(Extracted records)
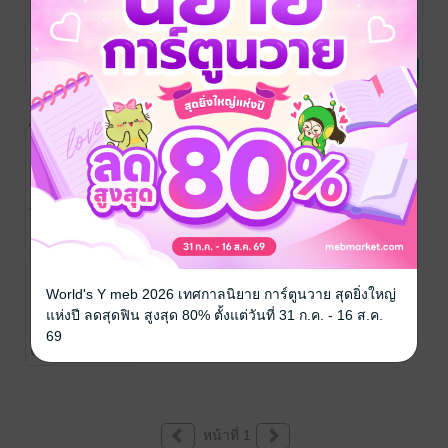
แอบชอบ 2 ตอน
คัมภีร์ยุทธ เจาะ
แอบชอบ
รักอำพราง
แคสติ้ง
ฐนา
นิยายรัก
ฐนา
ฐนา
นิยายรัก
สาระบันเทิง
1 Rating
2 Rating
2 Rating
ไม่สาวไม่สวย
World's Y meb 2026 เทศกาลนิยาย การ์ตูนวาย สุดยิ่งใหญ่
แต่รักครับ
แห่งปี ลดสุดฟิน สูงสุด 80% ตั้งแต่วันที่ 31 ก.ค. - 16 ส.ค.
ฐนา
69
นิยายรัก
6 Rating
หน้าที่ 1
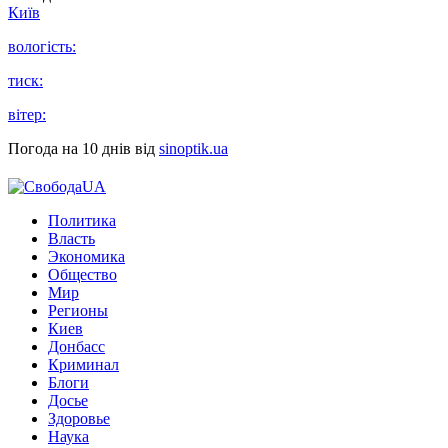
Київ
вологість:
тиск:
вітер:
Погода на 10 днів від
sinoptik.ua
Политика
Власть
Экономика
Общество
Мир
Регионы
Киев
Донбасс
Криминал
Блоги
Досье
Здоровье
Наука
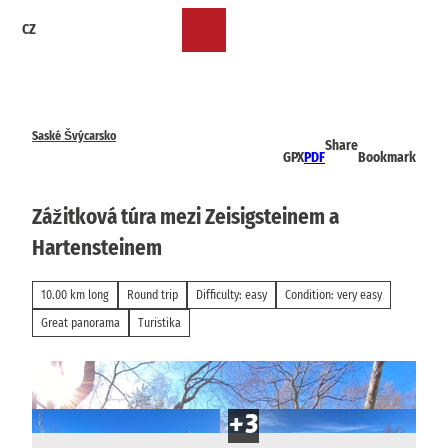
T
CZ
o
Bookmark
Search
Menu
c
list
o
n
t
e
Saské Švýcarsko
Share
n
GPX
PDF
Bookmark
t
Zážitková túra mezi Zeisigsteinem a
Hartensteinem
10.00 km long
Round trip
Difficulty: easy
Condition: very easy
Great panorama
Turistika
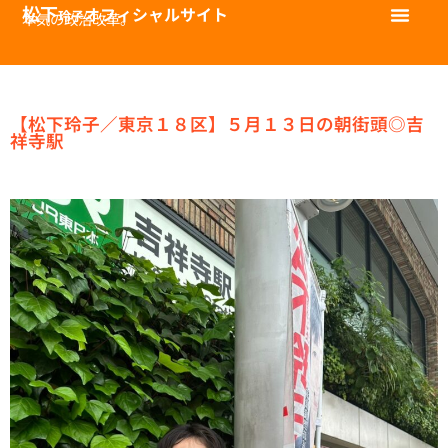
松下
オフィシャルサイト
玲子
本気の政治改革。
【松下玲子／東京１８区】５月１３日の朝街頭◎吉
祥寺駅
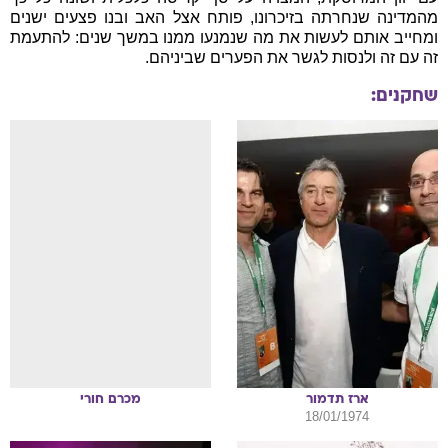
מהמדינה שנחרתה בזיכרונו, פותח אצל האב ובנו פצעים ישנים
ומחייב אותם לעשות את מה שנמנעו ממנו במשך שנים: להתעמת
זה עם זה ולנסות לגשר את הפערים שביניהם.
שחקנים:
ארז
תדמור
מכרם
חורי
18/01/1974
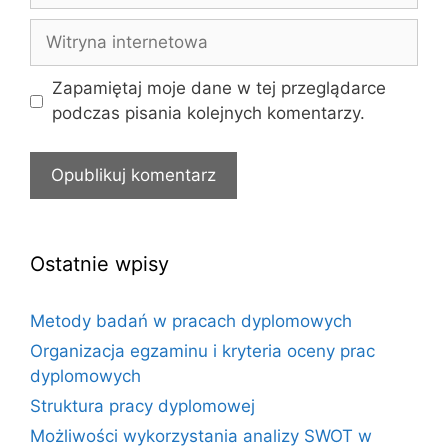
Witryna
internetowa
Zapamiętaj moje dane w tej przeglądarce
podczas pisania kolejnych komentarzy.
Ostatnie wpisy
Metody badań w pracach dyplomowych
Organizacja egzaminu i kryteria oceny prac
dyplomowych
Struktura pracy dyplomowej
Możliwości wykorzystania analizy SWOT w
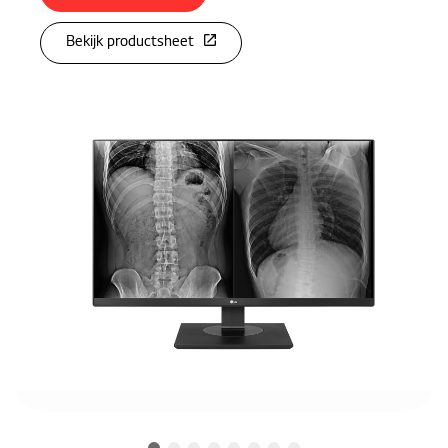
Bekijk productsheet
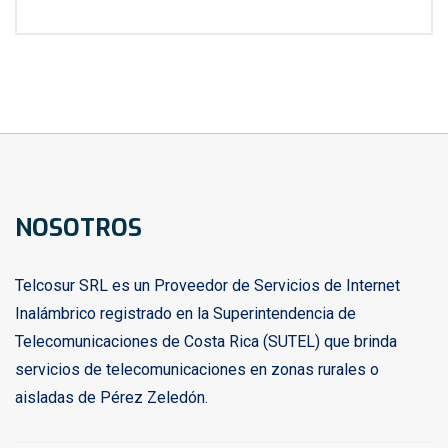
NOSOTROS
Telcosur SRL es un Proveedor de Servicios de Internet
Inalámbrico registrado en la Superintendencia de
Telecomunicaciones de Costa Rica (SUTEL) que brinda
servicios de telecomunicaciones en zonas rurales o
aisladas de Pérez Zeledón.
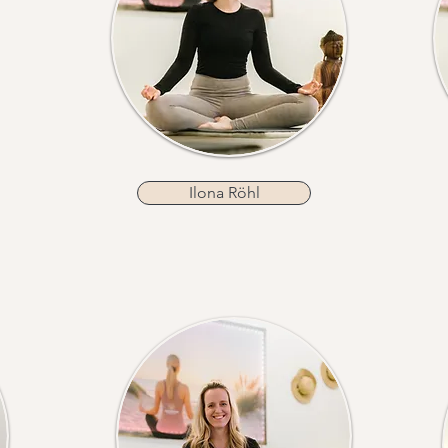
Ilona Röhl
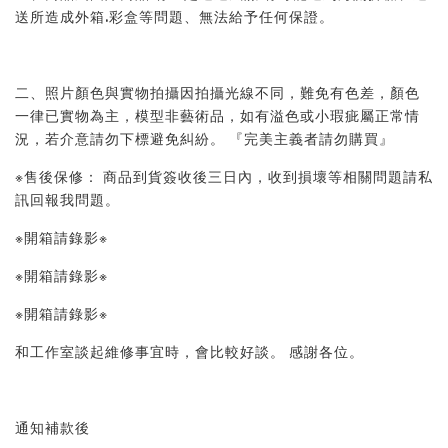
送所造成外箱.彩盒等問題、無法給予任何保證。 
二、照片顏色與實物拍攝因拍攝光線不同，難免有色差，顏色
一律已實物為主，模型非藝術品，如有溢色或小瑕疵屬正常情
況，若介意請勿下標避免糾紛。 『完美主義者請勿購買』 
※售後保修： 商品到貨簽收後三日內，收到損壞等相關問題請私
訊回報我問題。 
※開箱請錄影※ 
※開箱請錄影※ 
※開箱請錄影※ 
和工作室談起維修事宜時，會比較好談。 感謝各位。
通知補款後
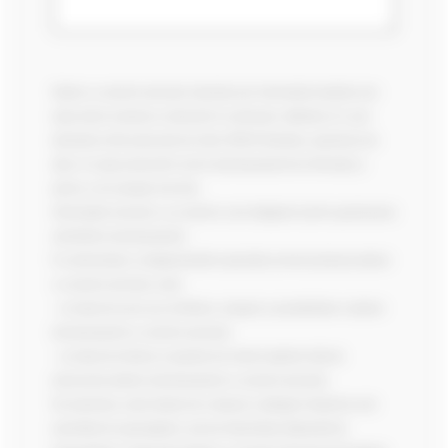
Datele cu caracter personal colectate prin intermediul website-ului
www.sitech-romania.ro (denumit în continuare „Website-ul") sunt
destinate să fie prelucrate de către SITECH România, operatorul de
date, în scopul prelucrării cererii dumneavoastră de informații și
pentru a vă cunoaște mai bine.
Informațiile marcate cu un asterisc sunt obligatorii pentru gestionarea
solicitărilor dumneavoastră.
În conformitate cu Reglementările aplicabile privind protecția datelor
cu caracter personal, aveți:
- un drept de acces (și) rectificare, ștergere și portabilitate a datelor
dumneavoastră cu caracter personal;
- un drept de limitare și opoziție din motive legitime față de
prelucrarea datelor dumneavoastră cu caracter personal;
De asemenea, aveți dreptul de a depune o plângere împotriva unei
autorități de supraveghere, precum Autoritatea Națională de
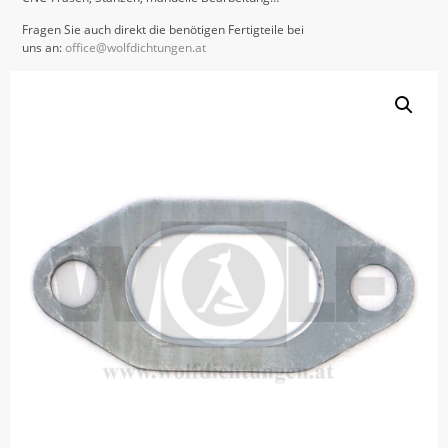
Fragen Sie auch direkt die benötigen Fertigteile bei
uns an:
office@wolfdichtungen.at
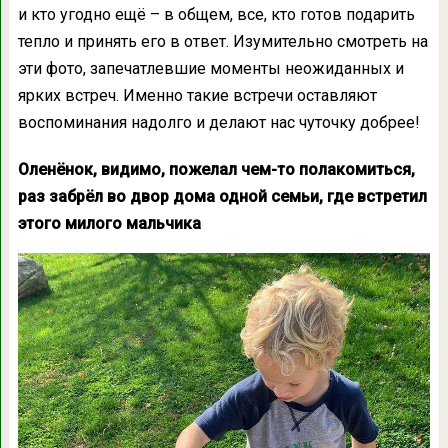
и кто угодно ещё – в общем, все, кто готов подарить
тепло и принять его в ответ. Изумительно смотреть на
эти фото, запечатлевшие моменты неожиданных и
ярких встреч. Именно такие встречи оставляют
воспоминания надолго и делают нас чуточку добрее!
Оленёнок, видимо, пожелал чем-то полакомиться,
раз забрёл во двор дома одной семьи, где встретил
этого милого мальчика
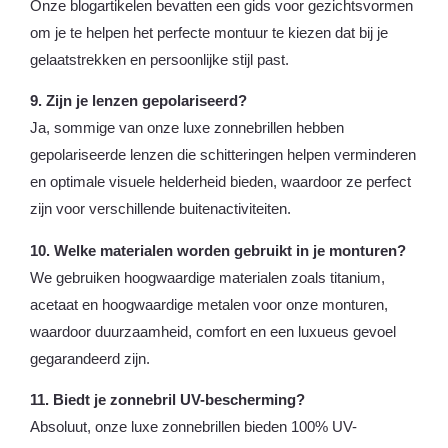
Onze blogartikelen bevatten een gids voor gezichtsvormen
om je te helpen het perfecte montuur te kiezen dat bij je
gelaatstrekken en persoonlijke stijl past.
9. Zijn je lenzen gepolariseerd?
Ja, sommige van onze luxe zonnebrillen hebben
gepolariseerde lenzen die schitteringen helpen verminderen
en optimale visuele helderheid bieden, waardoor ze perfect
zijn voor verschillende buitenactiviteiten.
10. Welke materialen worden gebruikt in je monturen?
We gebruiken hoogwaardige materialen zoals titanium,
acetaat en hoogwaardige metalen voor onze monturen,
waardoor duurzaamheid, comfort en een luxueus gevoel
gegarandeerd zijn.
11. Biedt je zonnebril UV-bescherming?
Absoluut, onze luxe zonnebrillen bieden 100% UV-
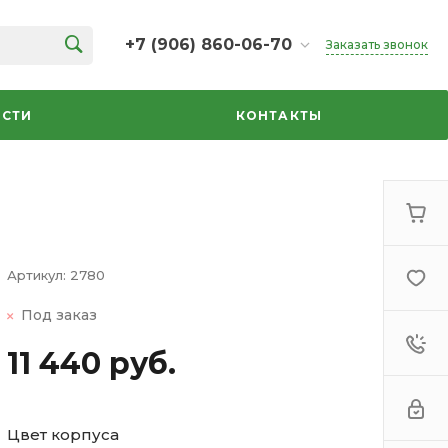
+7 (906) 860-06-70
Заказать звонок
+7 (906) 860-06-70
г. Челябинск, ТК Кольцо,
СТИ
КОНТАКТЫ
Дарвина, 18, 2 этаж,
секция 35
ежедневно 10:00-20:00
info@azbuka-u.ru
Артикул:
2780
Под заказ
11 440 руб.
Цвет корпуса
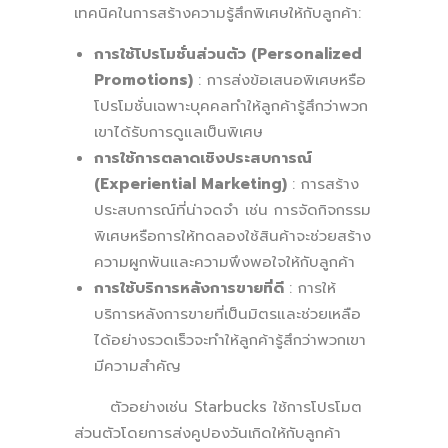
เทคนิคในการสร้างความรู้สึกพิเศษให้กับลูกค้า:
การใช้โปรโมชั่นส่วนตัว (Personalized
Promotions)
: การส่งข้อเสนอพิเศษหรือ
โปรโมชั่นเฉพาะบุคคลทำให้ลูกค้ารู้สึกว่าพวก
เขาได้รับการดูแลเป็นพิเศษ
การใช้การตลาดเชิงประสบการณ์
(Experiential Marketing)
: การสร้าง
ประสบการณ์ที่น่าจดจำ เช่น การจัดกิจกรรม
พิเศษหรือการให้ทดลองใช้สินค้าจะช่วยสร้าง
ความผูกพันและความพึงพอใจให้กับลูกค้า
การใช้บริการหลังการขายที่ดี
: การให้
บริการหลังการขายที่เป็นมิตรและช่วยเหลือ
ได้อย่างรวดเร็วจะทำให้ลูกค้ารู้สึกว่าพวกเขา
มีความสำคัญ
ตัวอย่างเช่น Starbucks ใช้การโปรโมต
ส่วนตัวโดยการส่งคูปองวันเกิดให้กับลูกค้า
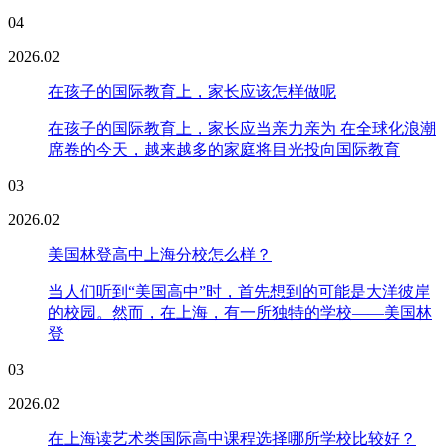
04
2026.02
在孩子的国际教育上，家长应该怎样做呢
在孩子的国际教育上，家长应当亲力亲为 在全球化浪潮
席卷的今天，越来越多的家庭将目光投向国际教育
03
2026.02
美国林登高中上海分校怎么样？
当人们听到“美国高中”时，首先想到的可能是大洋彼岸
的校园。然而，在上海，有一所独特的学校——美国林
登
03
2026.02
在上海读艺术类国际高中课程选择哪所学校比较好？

__EXERCISE OBJECTIVE__
Output nothing but the records above, word for word, with the pictures removed.

__WRITTEN SOLUTION__
แอบชอบ 2 ตอน
คัมภีร์ยุทธ เจาะ
แอบชอบ
รักอำพราง
แคสติ้ง
ฐนา
นิยายรัก
ฐนา
ฐนา
นิยายรัก
สาระบันเทิง
1 Rating
2 Rating
2 Rating
ไม่สาวไม่สวย
World's Y meb 2026 เทศกาลนิยาย การ์ตูนวาย สุดยิ่งใหญ่
แต่รักครับ
แห่งปี ลดสุดฟิน สูงสุด 80% ตั้งแต่วันที่ 31 ก.ค. - 16 ส.ค.
ฐนา
69
นิยายรัก
6 Rating
หน้าที่ 1
Київ
вологість:
тиск:
вітер:
Погода на 10 днів від
sinoptik.ua
Политика
Власть
Экономика
Общество
Мир
Регионы
Киев
Донбасс
Криминал
Блоги
Досье
Здоровье
Наука
T
CZ
o
Bookmark
Search
Menu
c
list
o
n
t
e
Saské Švýcarsko
Share
n
GPX
PDF
Bookmark
t
Zážitková túra mezi Zeisigsteinem a
Hartensteinem
10.00 km long
Round trip
Difficulty: easy
Condition: very easy
Great panorama
Turistika
松下
オフィシャルサイト
玲子
本気の政治改革。
【松下玲子／東京１８区】５月１３日の朝街頭◎吉
祥寺駅
מהמדינה שנחרתה בזיכרונו, פותח אצל האב ובנו פצעים ישנים
ומחייב אותם לעשות את מה שנמנעו ממנו במשך שנים: להתעמת
זה עם זה ולנסות לגשר את הפערים שביניהם.
שחקנים:
ארז
תדמור
מכרם
חורי
18/01/1974
Witryna
internetowa
Zapamiętaj moje dane w tej przeglądarce
podczas pisania kolejnych komentarzy.
Ostatnie wpisy
Metody badań w pracach dyplomowych
Organizacja egzaminu i kryteria oceny prac
dyplomowych
Struktura pracy dyplomowej
Możliwości wykorzystania analizy SWOT w
Bekijk productsheet
NOSOTROS
Telcosur SRL es un Proveedor de Servicios de Internet
Inalámbrico registrado en la Superintendencia de
Telecomunicaciones de Costa Rica (SUTEL) que brinda
servicios de telecomunicaciones en zonas rurales o
aisladas de Pérez Zeledón.
Ilona Röhl
送所造成外箱.彩盒等問題、無法給予任何保證。 
二、照片顏色與實物拍攝因拍攝光線不同，難免有色差，顏色
一律已實物為主，模型非藝術品，如有溢色或小瑕疵屬正常情
況，若介意請勿下標避免糾紛。 『完美主義者請勿購買』 
※售後保修： 商品到貨簽收後三日內，收到損壞等相關問題請私
訊回報我問題。 
※開箱請錄影※ 
※開箱請錄影※ 
※開箱請錄影※ 
和工作室談起維修事宜時，會比較好談。 感謝各位。
通知補款後
Datele cu caracter personal colectate prin intermediul website-ului
www.sitech-romania.ro (denumit în continuare „Website-ul") sunt
destinate să fie prelucrate de către SITECH România, operatorul de
date, în scopul prelucrării cererii dumneavoastră de informații și
pentru a vă cunoaște mai bine.
Informațiile marcate cu un asterisc sunt obligatorii pentru gestionarea
solicitărilor dumneavoastră.
În conformitate cu Reglementările aplicabile privind protecția datelor
cu caracter personal, aveți:
- un drept de acces (și) rectificare, ștergere și portabilitate a datelor
dumneavoastră cu caracter personal;
- un drept de limitare și opoziție din motive legitime față de
prelucrarea datelor dumneavoastră cu caracter personal;
De asemenea, aveți dreptul de a depune o plângere împotriva unei
autorități de supraveghere, precum Autoritatea Națională de
Fragen Sie auch direkt die benötigen Fertigteile bei
uns an:
office@wolfdichtungen.at
и кто угодно ещё – в общем, все, кто готов подарить
тепло и принять его в ответ. Изумительно смотреть на
эти фото, запечатлевшие моменты неожиданных и
ярких встреч. Именно такие встречи оставляют
воспоминания надолго и делают нас чуточку добрее!
Оленёнок, видимо, пожелал чем-то полакомиться,
раз забрёл во двор дома одной семьи, где встретил
этого милого мальчика
Onze blogartikelen bevatten een gids voor gezichtsvormen
om je te helpen het perfecte montuur te kiezen dat bij je
gelaatstrekken en persoonlijke stijl past.
9. Zijn je lenzen gepolariseerd?
Ja, sommige van onze luxe zonnebrillen hebben
gepolariseerde lenzen die schitteringen helpen verminderen
en optimale visuele helderheid bieden, waardoor ze perfect
zijn voor verschillende buitenactiviteiten.
10. Welke materialen worden gebruikt in je monturen?
We gebruiken hoogwaardige materialen zoals titanium,
acetaat en hoogwaardige metalen voor onze monturen,
waardoor duurzaamheid, comfort en een luxueus gevoel
gegarandeerd zijn.
11. Biedt je zonnebril UV-bescherming?
Absoluut, onze luxe zonnebrillen bieden 100% UV-
+7 (906) 860-06-70
Заказать звонок
+7 (906) 860-06-70
г. Челябинск, ТК Кольцо,
СТИ
КОНТАКТЫ
Дарвина, 18, 2 этаж,
секция 35
ежедневно 10:00-20:00
info@azbuka-u.ru
Артикул:
2780
Под заказ
11 440 руб.
Цвет корпуса
เทคนิคในการสร้างความรู้สึกพิเศษให้กับลูกค้า:
การใช้โปรโมชั่นส่วนตัว (Personalized
Promotions)
: การส่งข้อเสนอพิเศษหรือ
โปรโมชั่นเฉพาะบุคคลทำให้ลูกค้ารู้สึกว่าพวก
เขาได้รับการดูแลเป็นพิเศษ
การใช้การตลาดเชิงประสบการณ์
(Experiential Marketing)
: การสร้าง
ประสบการณ์ที่น่าจดจำ เช่น การจัดกิจกรรม
พิเศษหรือการให้ทดลองใช้สินค้าจะช่วยสร้าง
ความผูกพันและความพึงพอใจให้กับลูกค้า
การใช้บริการหลังการขายที่ดี
: การให้
บริการหลังการขายที่เป็นมิตรและช่วยเหลือ
ได้อย่างรวดเร็วจะทำให้ลูกค้ารู้สึกว่าพวกเขา
มีความสำคัญ
ตัวอย่างเช่น Starbucks ใช้การโปรโมต
ส่วนตัวโดยการส่งคูปองวันเกิดให้กับลูกค้า
04
2026.02
在孩子的国际教育上，家长应该怎样做呢
在孩子的国际教育上，家长应当亲力亲为 在全球化浪潮
席卷的今天，越来越多的家庭将目光投向国际教育
03
2026.02
美国林登高中上海分校怎么样？
当人们听到“美国高中”时，首先想到的可能是大洋彼岸
的校园。然而，在上海，有一所独特的学校——美国林
登
03
2026.02
在上海读艺术类国际高中课程选择哪所学校比较好？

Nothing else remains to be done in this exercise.